Extending the proposed framework to state-of-the-art high-resolution image compressors is an important direction of our current research. The approach described in the current work could be extended to NTC architectures that handle image data. State-of-the-art architectures for RDP would include HiFiC [1] and follow-up works such as ILLM [2], which are architecturally derived from [3]. Therefore, following [4], we can apply lattices product-wise across the channel dimension, without incurring any notable increase in computational complexity due to the use of dithering or lattice quantization. PD-LTC would involve adding a random dither vector at the decoder in the latent space. The advantage it provides would be an ability to enforce tighter perception constraints compared to deterministic codecs, which we showed for the Speech and Physics datasets. We have preliminary results that show an improvement of FID scores with PD-LTC using the integer lattice with the ILLM model for images: at 0.06 bpp, FID reduces from 5.2 to 4.7 while PSNR remains around 29.1, and at 0.12 bpp, FID reduces from 4.1 to to 3.8 while PSNR improves 30.5 to 30.7. The gain is expected to improve for more efficient lattices. Incorporating SD-LTC in state of the art image compression methods such as ILLM requires some adjustments and variations of the vanilla setting discussed in the present paper. This is because state-of-the-art methods such as [2, 3] use hyperprior entropy models where the latent yy is first mean-shifted before quantization and entropy-coding: yy is quantized as Q(yμ)+μQ(y-\mu)+\mu where μ\mu is the mean output from the hyperprior model. We believe that understanding the interplay between μ\mu and the random dither vector is important in analyzing the role of dithering in coordinating the encoder and decoder and investigating the benefit when random dithering is incorporated in such entropy models.
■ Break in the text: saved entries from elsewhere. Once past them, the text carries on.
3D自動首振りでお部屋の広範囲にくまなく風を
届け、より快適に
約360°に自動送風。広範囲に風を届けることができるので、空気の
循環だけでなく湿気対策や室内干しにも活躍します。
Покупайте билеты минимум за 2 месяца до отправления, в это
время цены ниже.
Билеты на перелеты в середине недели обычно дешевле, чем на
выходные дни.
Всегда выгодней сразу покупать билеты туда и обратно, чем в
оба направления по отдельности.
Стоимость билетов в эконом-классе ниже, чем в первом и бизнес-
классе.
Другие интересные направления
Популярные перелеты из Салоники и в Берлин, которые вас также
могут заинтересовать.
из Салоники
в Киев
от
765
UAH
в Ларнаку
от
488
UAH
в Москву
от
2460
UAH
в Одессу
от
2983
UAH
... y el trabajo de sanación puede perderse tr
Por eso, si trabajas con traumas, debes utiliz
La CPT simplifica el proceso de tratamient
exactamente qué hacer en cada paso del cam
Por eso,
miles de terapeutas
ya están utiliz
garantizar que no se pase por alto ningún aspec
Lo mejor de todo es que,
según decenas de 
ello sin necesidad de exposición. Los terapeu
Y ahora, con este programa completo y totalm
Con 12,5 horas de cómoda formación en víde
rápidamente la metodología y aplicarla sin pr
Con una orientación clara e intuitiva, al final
As a result, we believe that a full set of results on image sources requires a more careful investigation of how random dithering should be integrated with the hyperprior models, and this deserves its own separate work.

Nonetheless, our current set of experiments on audio and scientific measurement data, which demonstrate performance benefits for moderate-dimensional data, already illustrate the practical benefits of our design for RDP-oriented compression of scientific and audio sources.

References

[1] Mentzer, F., Toderici, G. D., Tschannen, M., and Agustsson, E. High-fidelity generative image compression. NeurIPS, 2020.
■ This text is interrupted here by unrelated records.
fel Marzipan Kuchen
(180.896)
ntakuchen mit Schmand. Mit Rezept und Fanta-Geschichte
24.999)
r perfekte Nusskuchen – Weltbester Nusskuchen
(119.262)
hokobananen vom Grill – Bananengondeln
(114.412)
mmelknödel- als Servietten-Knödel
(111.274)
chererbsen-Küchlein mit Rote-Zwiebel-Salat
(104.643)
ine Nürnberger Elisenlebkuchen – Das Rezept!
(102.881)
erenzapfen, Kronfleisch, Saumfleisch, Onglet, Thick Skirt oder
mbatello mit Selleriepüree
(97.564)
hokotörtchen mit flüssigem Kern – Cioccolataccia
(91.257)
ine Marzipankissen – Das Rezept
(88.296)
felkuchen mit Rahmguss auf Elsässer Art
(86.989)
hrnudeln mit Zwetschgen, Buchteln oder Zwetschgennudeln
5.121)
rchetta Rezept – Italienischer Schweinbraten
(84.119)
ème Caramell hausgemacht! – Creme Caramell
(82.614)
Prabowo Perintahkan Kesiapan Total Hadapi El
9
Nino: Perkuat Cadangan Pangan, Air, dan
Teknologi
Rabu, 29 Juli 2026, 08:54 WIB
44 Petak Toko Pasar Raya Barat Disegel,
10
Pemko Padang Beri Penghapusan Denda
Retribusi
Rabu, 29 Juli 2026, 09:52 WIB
[2] Muckley, M. J., El-Nouby, A., Ullrich, K., Jégou, H., and Verbeek, J. Improving statistical fidelity for neural image compression with implicit local likelihood models. ICML 2023.

[3] Ballé, J., Minnen, D., Singh, S., Hwang, S. J., and Johnston, N. Variational image compression with a scale hyperprior. ICLR 2018.

[4] E. Lei, H. Hassani, and S. Saeedi Bidokhti. Approaching rate-distortion limits in neural compression with lattice transform coding. 2024.

最终决定

This paper proposed a neural compression models to the theoretical optimum under the rate-distortion-perception tradeoff. It is well-written, well-structured, and provides clear theoretical contributions. All reviewers give clear positive reviews (all clear accept each with a score of 5) and in their final justification there is no clear further issues remained. Then, all four reviewers acknowledge the clear theoretical contribution for the compression, i.e., "solid theoretical foundation" (reviewer RfEa), "theoretical results... particularly valuable and of clear interest" (reviewer GpJK), "fundamental improvements" (reviewer jGLB), "effectively bridges the gap between theory and practice" (reviewer MW7C). Thus, the AC decides to accept this paper.